Christian legal group urges US supreme court to overturn ‘conversion therapy’ ban

people protest in front of building
Protesters rally on Minnesota state capitol steps in St Paul, on 21 March 2019. Photograph: Jim Mone/AP

A Christian legal group is urging the US supreme court to overturn a ban on “conversion therapy” on Tuesday in a high-stakes case that could roll back the rights of LGBTQ+ youth across the country.

In Chiles v Salazar, the Alliance Defending Freedom (ADF) is representing a woman who objected to a 2019 Colorado law outlawing conversion practices for youth under age 18. The law applies to licensed mental health clinicians who seek to change a patient’s gender identity or sexual orientation, discredited tactics that major medical associations have said are ineffective and harmful.

Colorado is one of more than 20 states in the US that have banned conversion practices, and a ruling in ADF’s favor could make those laws vulnerable to similar challenges.

ADF, a conservative organization behind major anti-abortion and anti-LGBTQ+ cases, is representing Kaley Chiles, a licensed Colorado counselor who is Christian and contends the ban violates her first amendment rights to discuss her faith with patients. Her petition, Colorado’s lawyers argue, is based on a hypothetical infringement on her free speech, since the state has not received a complaint about Chiles nor disciplined her.

ADF says Chiles has begun “censoring herself” with her clients due to fear of the law, and her 2022 lawsuit against the ban was a “pre-enforcement challenge”.

The law does not apply to non-medical professionals, such as religious ministers, and does not regulate the conduct of practitioners like Chiles outside of their work.

Conversion practices are condemned by the American Psychological Association, American Medical Association, the American Academy of Child and Adolescent Psychiatry and other major groups, with experts noting the techniques are linked to increased depression and suicide attempts. The outlawed practices – sometimes called “reparative” therapy or “sexual orientation change efforts” – have historically involved outdated tactics such as electrical shocks but can also take the form of religious counseling or talk therapy aimed at suppressing LGBTQ+ people’s identities and expression.

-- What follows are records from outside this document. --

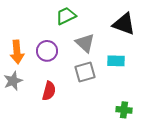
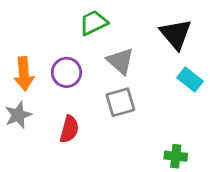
black triangle: (124, 24) -> (176, 34), turned 30
cyan rectangle: (116, 61) -> (190, 79), moved, turned 36

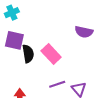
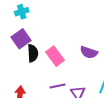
purple semicircle: (84, 32) -> (89, 52), moved
purple square: (14, 40) -> (21, 39), turned 36

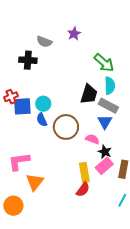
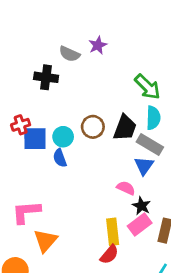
purple star: (74, 34) -> (98, 45), moved
brown circle: (66, 127) -> (93, 127), moved, size x0.7

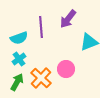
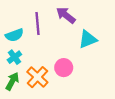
purple arrow: (68, 19) -> (66, 15), turned 90

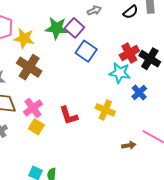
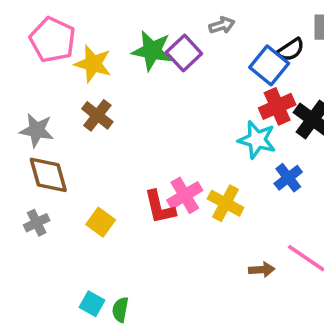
black semicircle: (131, 12) -> (291, 50), moved
blue square: (86, 51) -> (269, 65), moved
brown cross: (29, 67) -> (97, 115), size x0.7
pink cross: (33, 108) -> (185, 195), moved

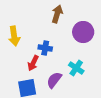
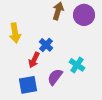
purple circle: (83, 32) -> (84, 15), moved
blue cross: (45, 48) -> (46, 45), turned 32

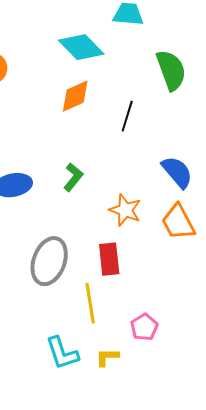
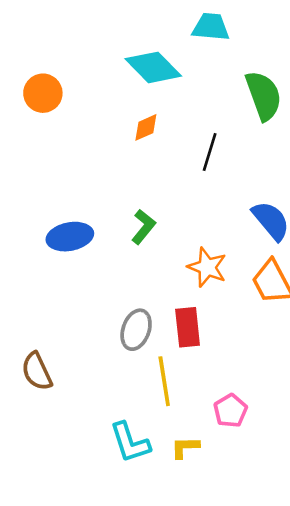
orange diamond: (75, 96) -> (146, 127), size x0.7
gray ellipse: (49, 261) -> (136, 330), moved, size x0.7

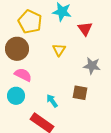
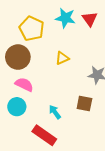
red triangle: (85, 29) -> (90, 19), moved
yellow triangle: (59, 50) -> (62, 58), turned 32

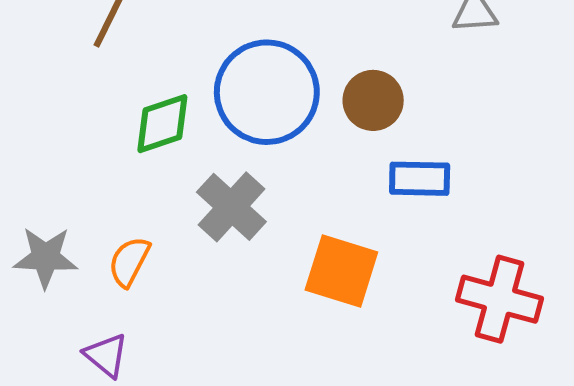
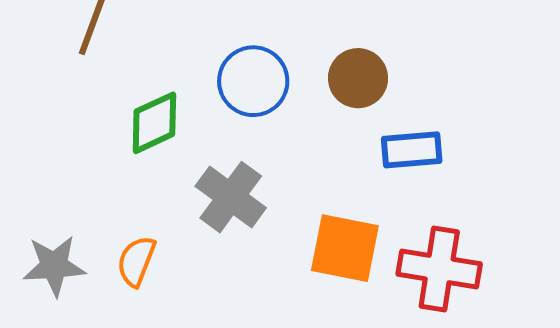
blue circle: (267, 92) -> (253, 81), size x0.7
red cross: (500, 299) -> (439, 269), moved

ADF has referenced several academic experts in its petition to reauthorize conversion practices. But two of those cited scholars, in interviews with the Guardian published Monday, argued that ADF had “profoundly” misrepresented their work.

ADF cited a 2016 paper from renowned sexuality researcher Dr Lisa Diamond and law professor Clifford Rosky, both from the University of Utah, which argued that people’s sexual orientation can naturally shift over time, and that LGBTQ+ rights should be protected regardless of whether people’s sexuality is fluid or fixed.

The paper explicitly condemned conversion practices as “not only ineffective in changing sexual orientation but … psychologically damaging, often resulting in elevated rates of depression, anxiety, and suicidality”. But ADF nonetheless cited it after arguing a “growing body of research reveals how critical Chiles’s counseling is”. ADF also cited the work of a deceased researcher, whose family said they were “deeply disturbed” by the “distortion” of his work.

ADF in an earlier statement defended its quotations as “accurate”.